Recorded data
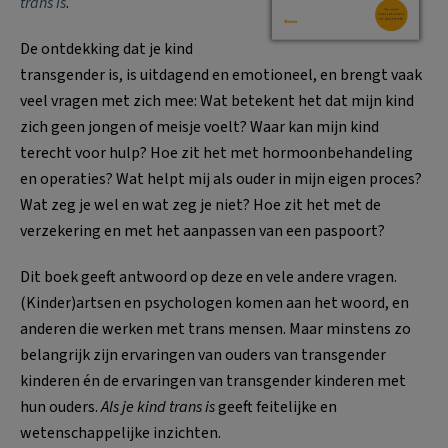
trans is
.
De ontdekking dat je kind
transgender is, is uitdagend en emotioneel, en brengt vaak
veel vragen met zich mee: Wat betekent het dat mijn kind
zich geen jongen of meisje voelt? Waar kan mijn kind
terecht voor hulp? Hoe zit het met hormoonbehandeling
en operaties? Wat helpt mij als ouder in mijn eigen proces?
Wat zeg je wel en wat zeg je niet? Hoe zit het met de
verzekering en met het aanpassen van een paspoort?
Dit boek geeft antwoord op deze en vele andere vragen.
(Kinder)artsen en psychologen komen aan het woord, en
anderen die werken met trans mensen. Maar minstens zo
belangrijk zijn ervaringen van ouders van transgender
kinderen én de ervaringen van transgender kinderen met
hun ouders.
Als je kind trans is
geeft feitelijke en
wetenschappelijke inzichten.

WORK TASK
Quote all the lines above exactly as given. Do not include the pictures.

RESPONSE
trans is
.
De ontdekking dat je kind
transgender is, is uitdagend en emotioneel, en brengt vaak
veel vragen met zich mee: Wat betekent het dat mijn kind
zich geen jongen of meisje voelt? Waar kan mijn kind
terecht voor hulp? Hoe zit het met hormoonbehandeling
en operaties? Wat helpt mij als ouder in mijn eigen proces?
Wat zeg je wel en wat zeg je niet? Hoe zit het met de
verzekering en met het aanpassen van een paspoort?
Dit boek geeft antwoord op deze en vele andere vragen.
(Kinder)artsen en psychologen komen aan het woord, en
anderen die werken met trans mensen. Maar minstens zo
belangrijk zijn ervaringen van ouders van transgender
kinderen én de ervaringen van transgender kinderen met
hun ouders.
Als je kind trans is
geeft feitelijke en
wetenschappelijke inzichten.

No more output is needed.